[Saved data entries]
- - -

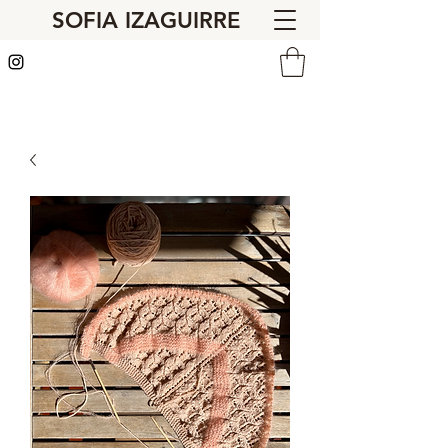
SOFIA IZAGUIRRE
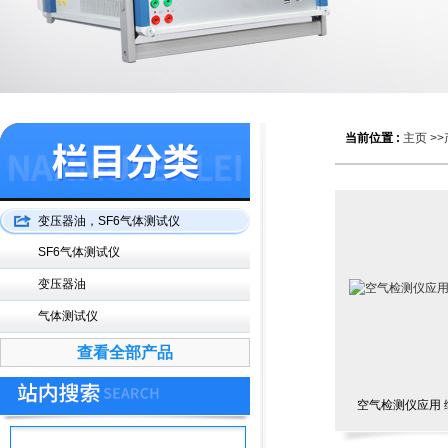
当前位置 :
主页
>>
变压器油，SF6气体测试仪
SF6气体测试仪
变压器油
气体测试仪
查看全部产品
空气检测仪应用 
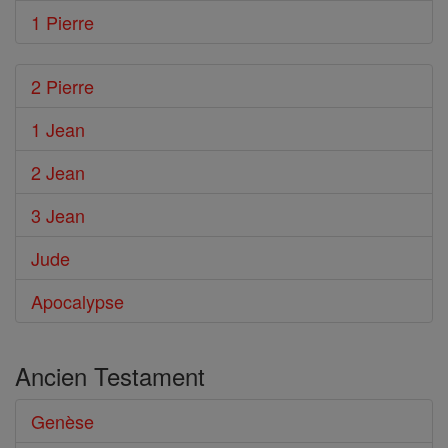
1 Pierre
2 Pierre
1 Jean
2 Jean
3 Jean
Jude
Apocalypse
Ancien Testament
Genèse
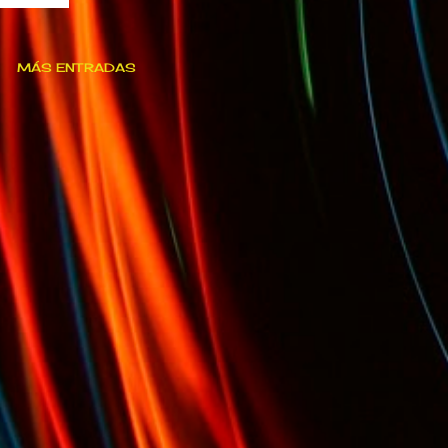
MÁS ENTRADAS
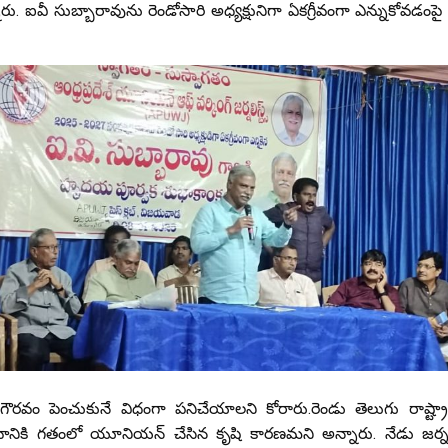
. ఐవీ సుబ్బారావును రెండోసారి అధ్యక్షునిగా ఏకగ్రీవంగా ఎన్నుకోవడం
ి గౌరవం పెంచుకునే విధంగా పనిచేయాలని కోరారు.రెండు తెలుగు రాష్ట్రాల
నికి గతంలో యూనియన్ చేసిన కృషి కారణమని అన్నారు. నేడు జర్నల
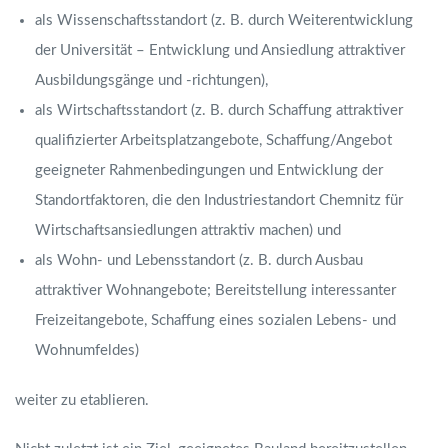
als Wissenschaftsstandort (z. B. durch Weiterentwicklung
der Universität – Entwicklung und Ansiedlung attraktiver
Ausbildungsgänge und -richtungen),
als Wirtschaftsstandort (z. B. durch Schaffung attraktiver
qualifizierter Arbeitsplatzangebote, Schaffung/Angebot
geeigneter Rahmenbedingungen und Entwicklung der
Standortfaktoren, die den Industriestandort Chemnitz für
Wirtschaftsansiedlungen attraktiv machen) und
als Wohn- und Lebensstandort (z. B. durch Ausbau
attraktiver Wohnangebote; Bereitstellung interessanter
Freizeitangebote, Schaffung eines sozialen Lebens- und
Wohnumfeldes)
weiter zu etablieren.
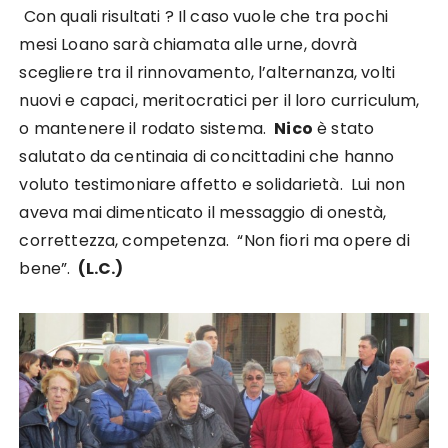
Con quali risultati ? Il caso vuole che tra pochi
mesi Loano sarà chiamata alle urne, dovrà
scegliere tra il rinnovamento, l’alternanza, volti
nuovi e capaci, meritocratici per il loro curriculum,
o mantenere il rodato sistema.
Nico
è stato
salutato da centinaia di concittadini che hanno
voluto testimoniare affetto e solidarietà. Lui non
aveva mai dimenticato il messaggio di onestà,
correttezza, competenza. “Non fiori ma opere di
bene”.
(L.C.)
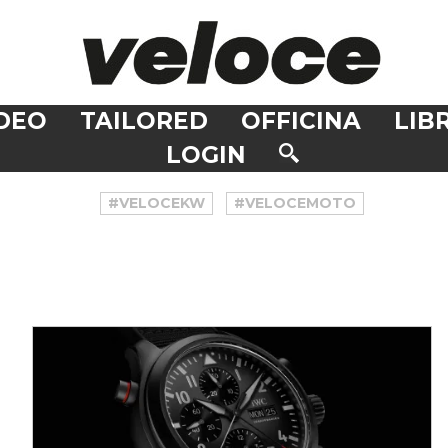
DEO
TAILORED
OFFICINA
LIBR
LOGIN
#VELOCEKW
#VELOCEMOTO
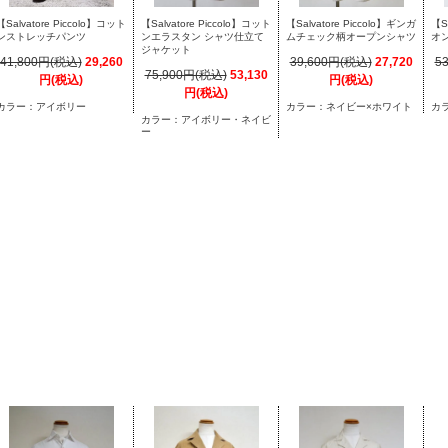
【S
【Salvatore Piccolo】コット
【Salvatore Piccolo】コット
【Salvatore Piccolo】ギンガ
オ
ンストレッチパンツ
ンエラスタン シャツ仕立て
ムチェック柄オープンシャツ
ジャケット
5
41,800円(税込)
29,260
39,600円(税込)
27,720
75,900円(税込)
53,130
円(税込)
円(税込)
円(税込)
カ
カラー：アイボリー
カラー：ネイビー×ホワイト
カラー：アイボリー・ネイビ
ー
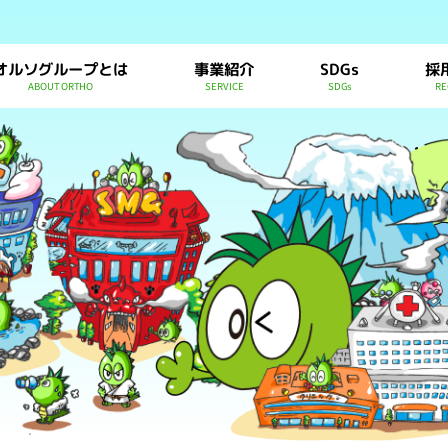
オルソグループとは
事業紹介
SDGs
採
ABOUT ORTHO
SERVICE
SDGs
RE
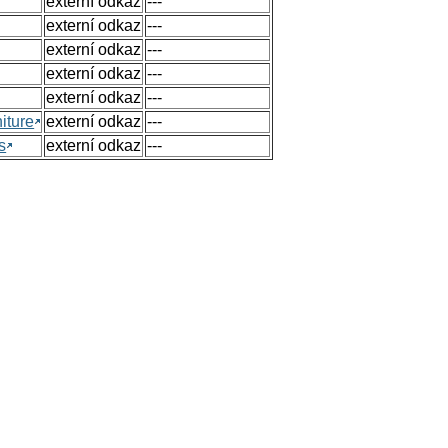
externí odkaz
---
externí odkaz
---
externí odkaz
---
externí odkaz
---
externí odkaz
---
iture
externí odkaz
---
s
externí odkaz
---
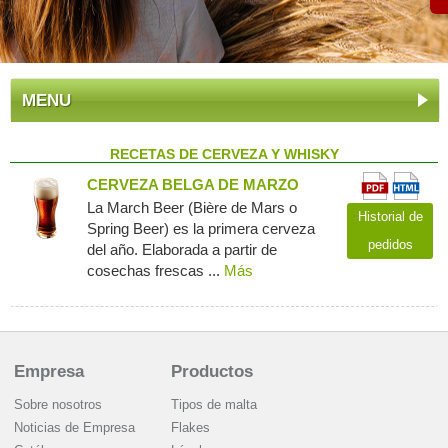
MENU
RECETAS DE CERVEZA Y WHISKY
CERVEZA BELGA DE MARZO
La March Beer (Bière de Mars o
Historial de
Spring Beer) es la primera cerveza
pedidos
del año. Elaborada a partir de
cosechas frescas ...
Más
Empresa
Productos
Sobre nosotros
Tipos de malta
Noticias de Empresa
Flakes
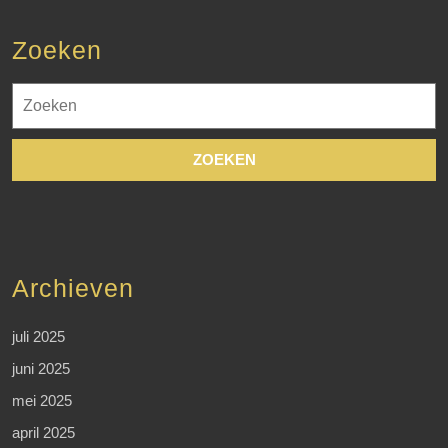
Zoeken
Zoek
naar:
Archieven
juli 2025
juni 2025
mei 2025
april 2025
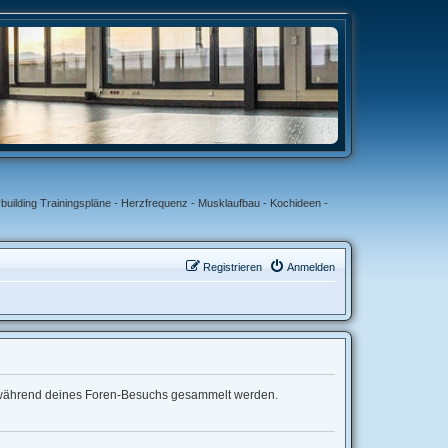
uilding Trainingspläne - Herzfrequenz - Musklaufbau - Kochideen -
Registrieren
Anmelden
, die während deines Foren-Besuchs gesammelt werden.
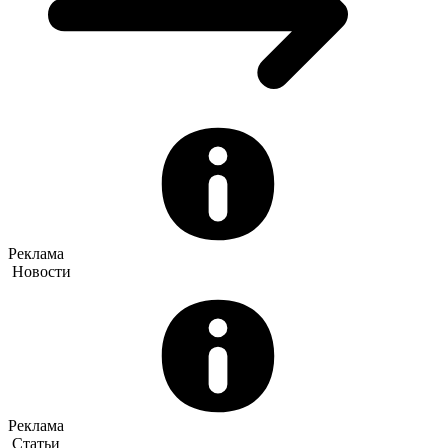
Реклама
Новости
Реклама
Статьи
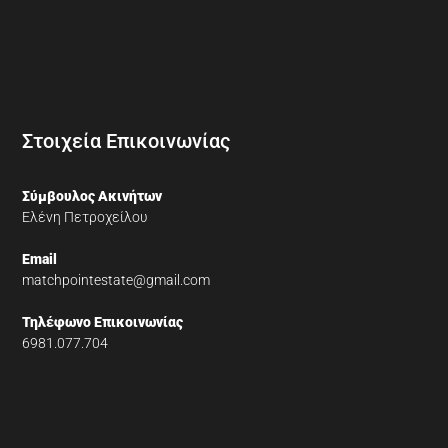
Στοιχεία Επικοινωνίας
Σύμβουλος Ακινήτων
Ελένη Πετροχείλου
Email
matchpointestate@gmail.com
Τηλέφωνο Επικοινωνίας
6981.077.704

- - -

About this exercise:
Your answer must be exactly the lines from the one with "ンエラスタン シャツ仕立て" through the last line of the entries, both included, with no pictures; please add nothing else.

Output:
ンエラスタン シャツ仕立て
ムチェック柄オープンシャツ
ジャケット
5
41,800円(税込)
29,260
39,600円(税込)
27,720
75,900円(税込)
53,130
円(税込)
円(税込)
円(税込)
カ
カラー：アイボリー
カラー：ネイビー×ホワイト
カラー：アイボリー・ネイビ
ー
オルソグループとは
事業紹介
SDGs
採
ABOUT ORTHO
SERVICE
SDGs
RE
externí odkaz
---
externí odkaz
---
externí odkaz
---
externí odkaz
---
externí odkaz
---
iture
externí odkaz
---
s
externí odkaz
---
MENU
RECETAS DE CERVEZA Y WHISKY
CERVEZA BELGA DE MARZO
La March Beer (Bière de Mars o
Historial de
Spring Beer) es la primera cerveza
pedidos
del año. Elaborada a partir de
cosechas frescas ...
Más
Empresa
Productos
Sobre nosotros
Tipos de malta
Noticias de Empresa
Flakes
Zoeken
Zoek
naar:
Archieven
juli 2025
juni 2025
mei 2025
april 2025
uilding Trainingspläne - Herzfrequenz - Musklaufbau - Kochideen -
Registrieren
Anmelden
, die während deines Foren-Besuchs gesammelt werden.
Реклама
Новости
Реклама
Статьи
Στοιχεία Επικοινωνίας
Σύμβουλος Ακινήτων
Ελένη Πετροχείλου
Email
matchpointestate@gmail.com
Τηλέφωνο Επικοινωνίας
6981.077.704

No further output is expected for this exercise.